Your instructions:
Pull out all lines from the listing below in which the word "Mamani" appears.

Material supplied:
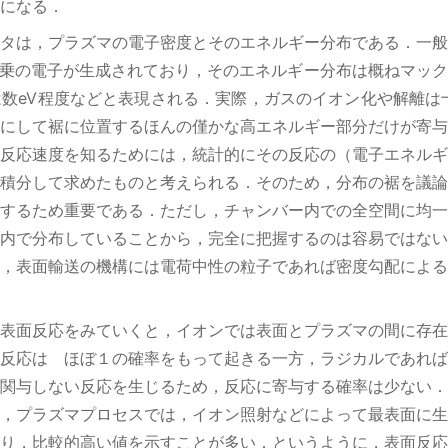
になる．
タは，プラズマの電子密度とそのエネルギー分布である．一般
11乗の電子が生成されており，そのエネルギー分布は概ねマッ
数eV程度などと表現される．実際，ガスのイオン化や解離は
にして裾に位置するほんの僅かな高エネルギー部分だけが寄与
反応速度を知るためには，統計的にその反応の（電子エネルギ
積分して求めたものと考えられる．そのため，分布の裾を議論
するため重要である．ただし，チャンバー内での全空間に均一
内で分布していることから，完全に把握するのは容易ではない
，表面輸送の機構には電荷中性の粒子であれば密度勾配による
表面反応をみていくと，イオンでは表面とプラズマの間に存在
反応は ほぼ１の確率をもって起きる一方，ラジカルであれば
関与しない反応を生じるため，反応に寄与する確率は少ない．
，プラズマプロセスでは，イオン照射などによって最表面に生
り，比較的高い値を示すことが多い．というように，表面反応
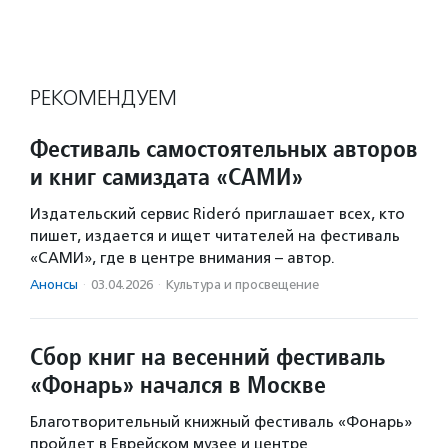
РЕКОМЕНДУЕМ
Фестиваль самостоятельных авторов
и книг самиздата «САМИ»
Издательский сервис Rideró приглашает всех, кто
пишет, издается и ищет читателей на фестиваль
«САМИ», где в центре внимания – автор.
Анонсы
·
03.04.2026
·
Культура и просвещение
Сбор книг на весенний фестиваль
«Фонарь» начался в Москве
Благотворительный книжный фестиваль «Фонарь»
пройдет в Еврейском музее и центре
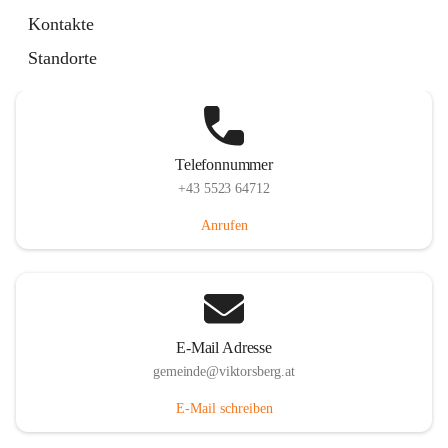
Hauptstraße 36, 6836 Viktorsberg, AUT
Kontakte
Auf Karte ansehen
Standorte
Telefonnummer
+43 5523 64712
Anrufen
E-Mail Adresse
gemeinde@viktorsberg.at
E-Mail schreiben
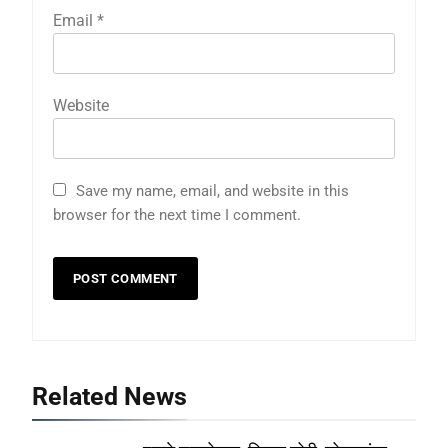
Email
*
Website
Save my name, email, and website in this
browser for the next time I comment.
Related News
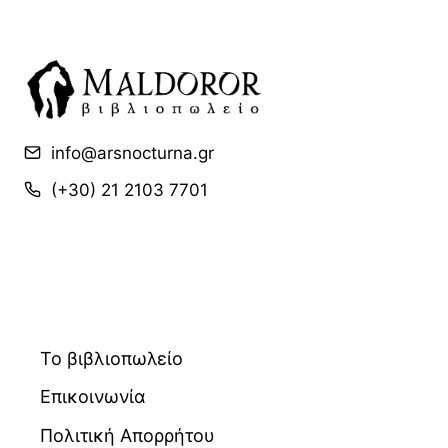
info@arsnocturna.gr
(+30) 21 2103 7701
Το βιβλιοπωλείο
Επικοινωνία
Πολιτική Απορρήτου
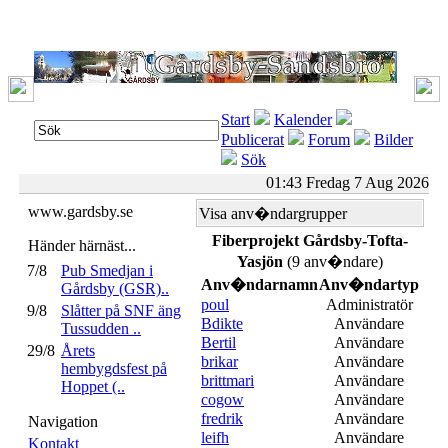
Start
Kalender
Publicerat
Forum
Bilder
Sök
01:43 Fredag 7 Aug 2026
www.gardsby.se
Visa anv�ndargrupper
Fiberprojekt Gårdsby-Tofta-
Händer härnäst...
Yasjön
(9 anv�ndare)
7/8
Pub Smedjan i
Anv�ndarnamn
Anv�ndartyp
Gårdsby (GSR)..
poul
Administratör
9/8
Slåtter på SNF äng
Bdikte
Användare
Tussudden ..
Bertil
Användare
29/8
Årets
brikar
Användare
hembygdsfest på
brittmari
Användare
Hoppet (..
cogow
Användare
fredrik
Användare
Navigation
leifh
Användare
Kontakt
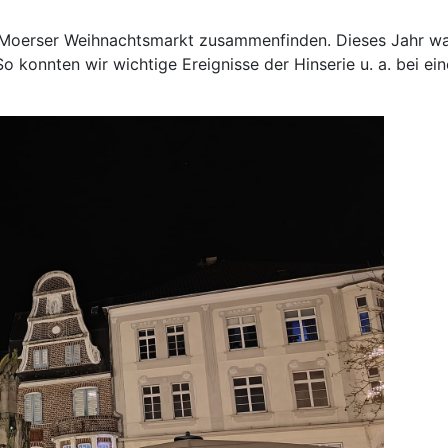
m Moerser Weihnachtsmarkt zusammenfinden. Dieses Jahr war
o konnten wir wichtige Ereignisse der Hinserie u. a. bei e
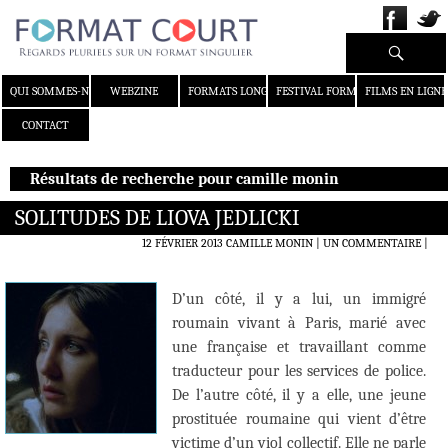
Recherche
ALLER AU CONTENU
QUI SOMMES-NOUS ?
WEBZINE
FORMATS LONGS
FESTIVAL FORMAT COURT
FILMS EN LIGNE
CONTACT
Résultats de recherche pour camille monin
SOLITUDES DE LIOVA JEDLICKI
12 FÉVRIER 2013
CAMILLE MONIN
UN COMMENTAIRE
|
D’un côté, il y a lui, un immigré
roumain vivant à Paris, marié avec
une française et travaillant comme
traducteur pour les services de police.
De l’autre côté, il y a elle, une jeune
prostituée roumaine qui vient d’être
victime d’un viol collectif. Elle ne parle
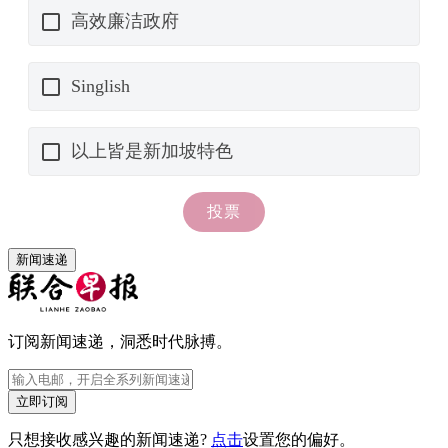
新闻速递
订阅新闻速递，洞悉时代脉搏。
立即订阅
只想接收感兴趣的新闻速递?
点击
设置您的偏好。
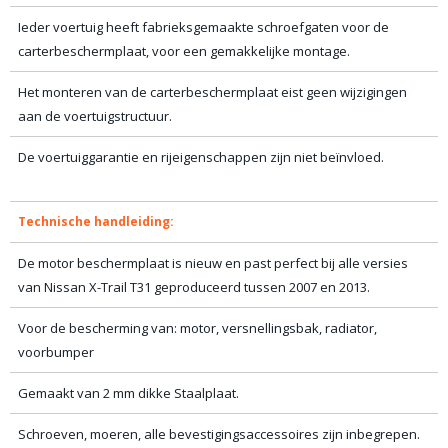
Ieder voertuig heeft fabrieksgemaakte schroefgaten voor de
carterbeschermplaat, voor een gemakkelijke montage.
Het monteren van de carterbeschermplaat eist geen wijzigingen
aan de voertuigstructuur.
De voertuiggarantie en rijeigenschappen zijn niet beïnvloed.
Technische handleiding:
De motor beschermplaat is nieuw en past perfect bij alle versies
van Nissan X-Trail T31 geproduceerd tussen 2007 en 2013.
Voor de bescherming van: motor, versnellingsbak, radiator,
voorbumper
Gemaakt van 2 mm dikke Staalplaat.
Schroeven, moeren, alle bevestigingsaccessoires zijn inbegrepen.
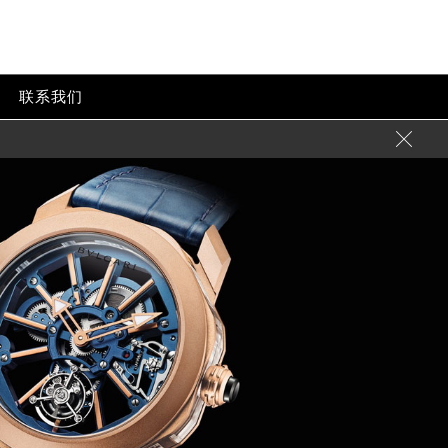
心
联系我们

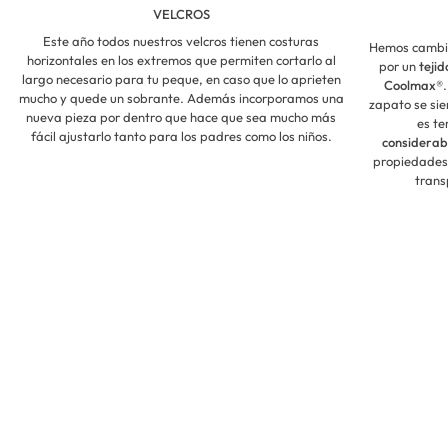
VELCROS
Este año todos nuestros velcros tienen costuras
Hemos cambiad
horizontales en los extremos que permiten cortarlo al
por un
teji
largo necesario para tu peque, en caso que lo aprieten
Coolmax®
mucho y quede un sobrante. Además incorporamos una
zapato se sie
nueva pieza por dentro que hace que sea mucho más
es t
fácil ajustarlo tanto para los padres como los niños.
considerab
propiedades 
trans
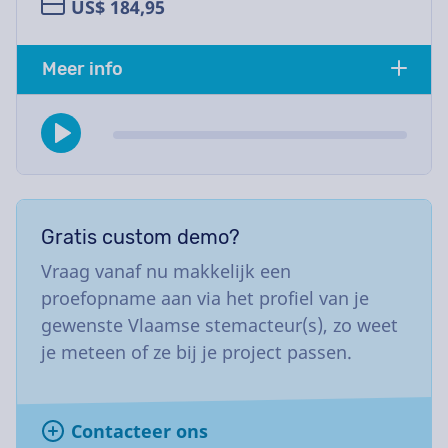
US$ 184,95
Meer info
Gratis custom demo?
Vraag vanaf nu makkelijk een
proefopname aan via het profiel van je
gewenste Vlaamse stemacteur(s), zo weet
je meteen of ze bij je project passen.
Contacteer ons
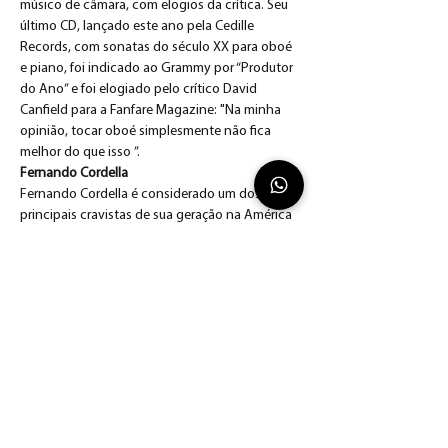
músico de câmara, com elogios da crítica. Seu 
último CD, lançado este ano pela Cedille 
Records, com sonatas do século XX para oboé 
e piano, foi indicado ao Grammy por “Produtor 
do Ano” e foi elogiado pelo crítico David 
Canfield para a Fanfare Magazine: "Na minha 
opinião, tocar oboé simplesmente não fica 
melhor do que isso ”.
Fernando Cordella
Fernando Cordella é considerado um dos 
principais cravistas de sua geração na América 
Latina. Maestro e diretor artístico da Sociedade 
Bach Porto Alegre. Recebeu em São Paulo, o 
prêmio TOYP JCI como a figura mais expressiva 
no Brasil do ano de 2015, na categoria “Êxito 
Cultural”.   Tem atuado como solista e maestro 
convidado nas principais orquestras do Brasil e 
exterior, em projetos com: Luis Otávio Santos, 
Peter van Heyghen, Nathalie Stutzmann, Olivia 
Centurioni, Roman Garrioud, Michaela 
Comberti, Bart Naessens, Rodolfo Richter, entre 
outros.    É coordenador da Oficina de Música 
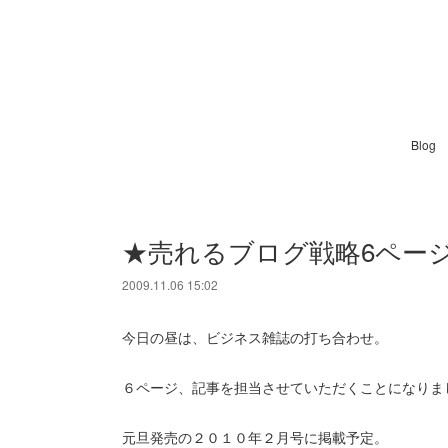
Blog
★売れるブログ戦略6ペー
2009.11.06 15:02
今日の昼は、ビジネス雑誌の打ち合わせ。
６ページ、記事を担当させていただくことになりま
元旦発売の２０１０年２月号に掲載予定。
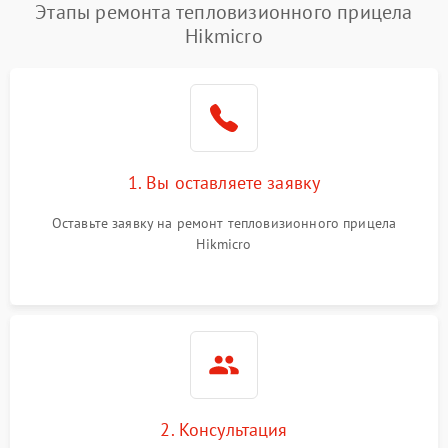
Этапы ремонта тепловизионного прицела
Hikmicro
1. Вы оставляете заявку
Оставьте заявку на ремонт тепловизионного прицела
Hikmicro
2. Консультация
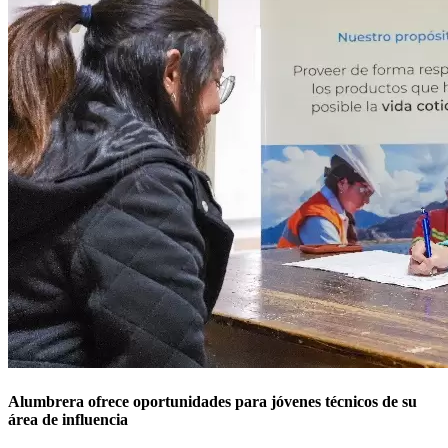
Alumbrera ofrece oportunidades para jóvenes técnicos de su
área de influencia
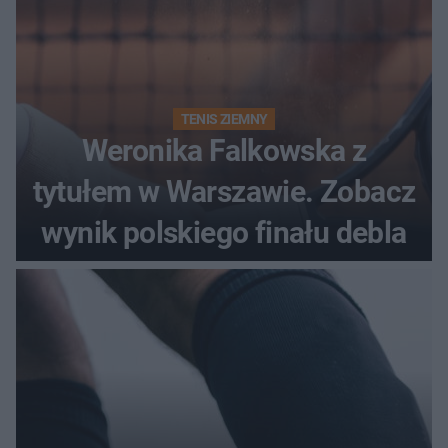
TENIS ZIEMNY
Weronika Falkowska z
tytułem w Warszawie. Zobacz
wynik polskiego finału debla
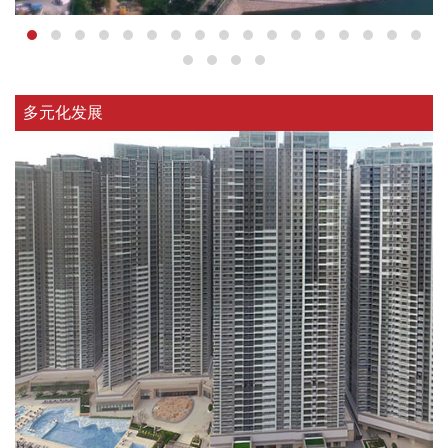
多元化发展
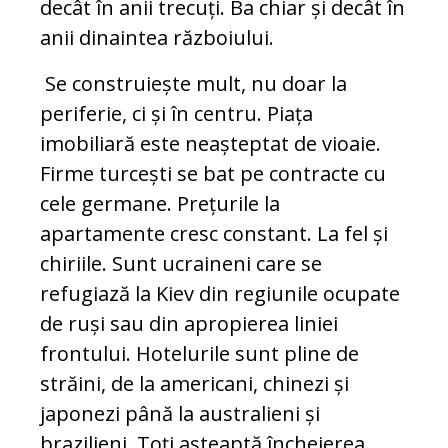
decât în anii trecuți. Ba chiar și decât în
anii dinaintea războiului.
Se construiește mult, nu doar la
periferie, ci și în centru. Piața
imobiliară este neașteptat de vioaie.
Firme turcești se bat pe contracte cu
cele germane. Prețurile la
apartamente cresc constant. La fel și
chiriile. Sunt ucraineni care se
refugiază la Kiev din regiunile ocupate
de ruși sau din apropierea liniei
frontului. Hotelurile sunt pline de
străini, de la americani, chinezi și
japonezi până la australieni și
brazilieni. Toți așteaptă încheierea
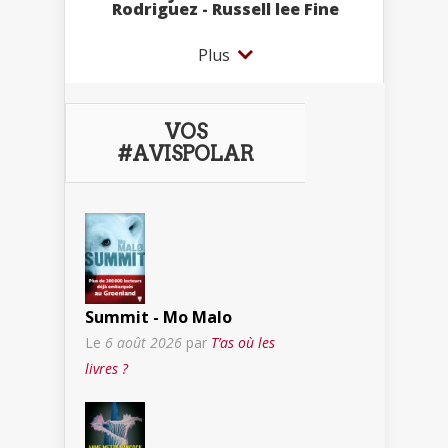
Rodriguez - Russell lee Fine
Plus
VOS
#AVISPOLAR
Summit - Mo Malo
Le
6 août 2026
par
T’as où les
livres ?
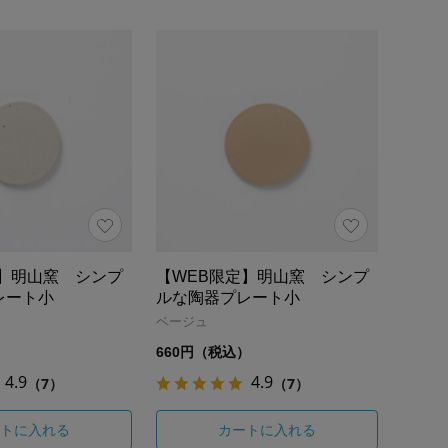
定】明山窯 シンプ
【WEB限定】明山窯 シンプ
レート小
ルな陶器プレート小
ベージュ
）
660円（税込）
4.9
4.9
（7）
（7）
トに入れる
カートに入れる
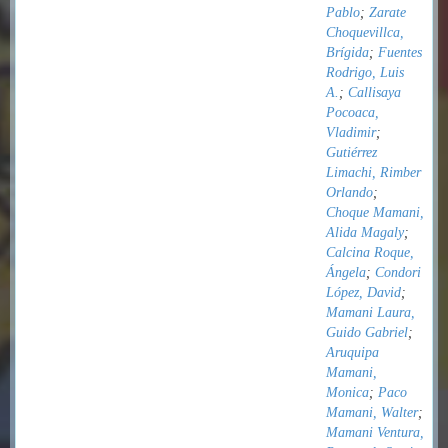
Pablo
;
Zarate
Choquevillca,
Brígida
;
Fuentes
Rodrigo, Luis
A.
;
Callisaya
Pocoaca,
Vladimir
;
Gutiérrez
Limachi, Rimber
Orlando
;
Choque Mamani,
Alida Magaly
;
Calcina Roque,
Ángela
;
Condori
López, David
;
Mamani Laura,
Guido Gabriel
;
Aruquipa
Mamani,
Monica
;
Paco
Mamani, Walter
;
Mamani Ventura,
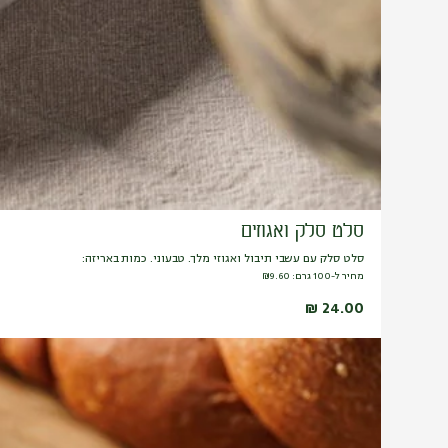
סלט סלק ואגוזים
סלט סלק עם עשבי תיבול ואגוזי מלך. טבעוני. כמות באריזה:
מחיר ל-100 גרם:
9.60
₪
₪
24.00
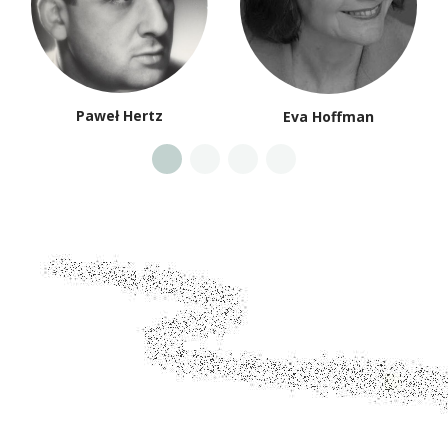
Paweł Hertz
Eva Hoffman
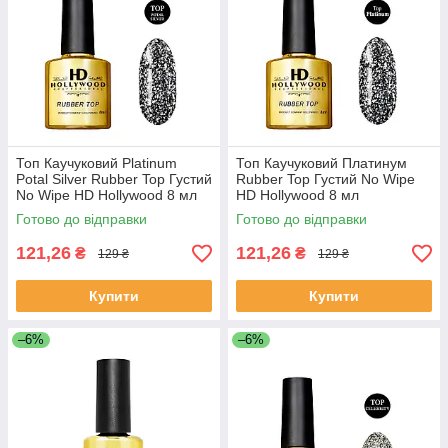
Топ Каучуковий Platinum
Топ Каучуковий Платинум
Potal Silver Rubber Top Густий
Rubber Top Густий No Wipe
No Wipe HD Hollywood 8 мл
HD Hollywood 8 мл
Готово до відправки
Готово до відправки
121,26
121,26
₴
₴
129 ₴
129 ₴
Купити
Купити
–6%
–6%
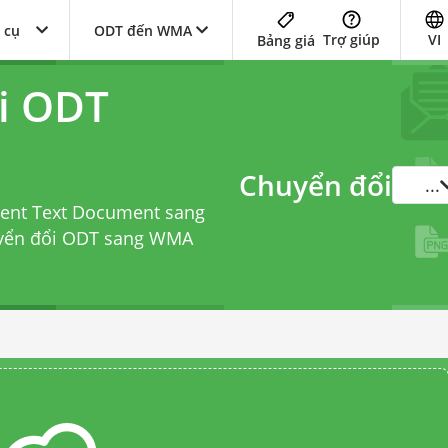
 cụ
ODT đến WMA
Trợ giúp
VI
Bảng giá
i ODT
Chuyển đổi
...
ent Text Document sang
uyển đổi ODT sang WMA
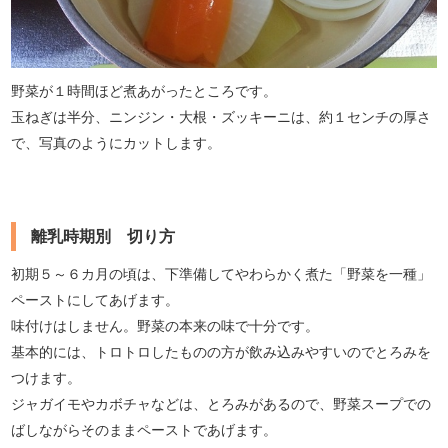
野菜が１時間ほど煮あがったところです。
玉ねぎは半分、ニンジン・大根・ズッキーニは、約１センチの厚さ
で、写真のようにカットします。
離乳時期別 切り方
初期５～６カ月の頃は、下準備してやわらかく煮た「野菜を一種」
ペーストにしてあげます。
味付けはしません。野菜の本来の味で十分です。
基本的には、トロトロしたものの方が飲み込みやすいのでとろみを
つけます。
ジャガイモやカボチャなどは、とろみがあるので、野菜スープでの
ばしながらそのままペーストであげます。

Expected answer:
Choque Mamani,
Mamani Laura,
Mamani,
Mamani, Walter
Mamani Ventura,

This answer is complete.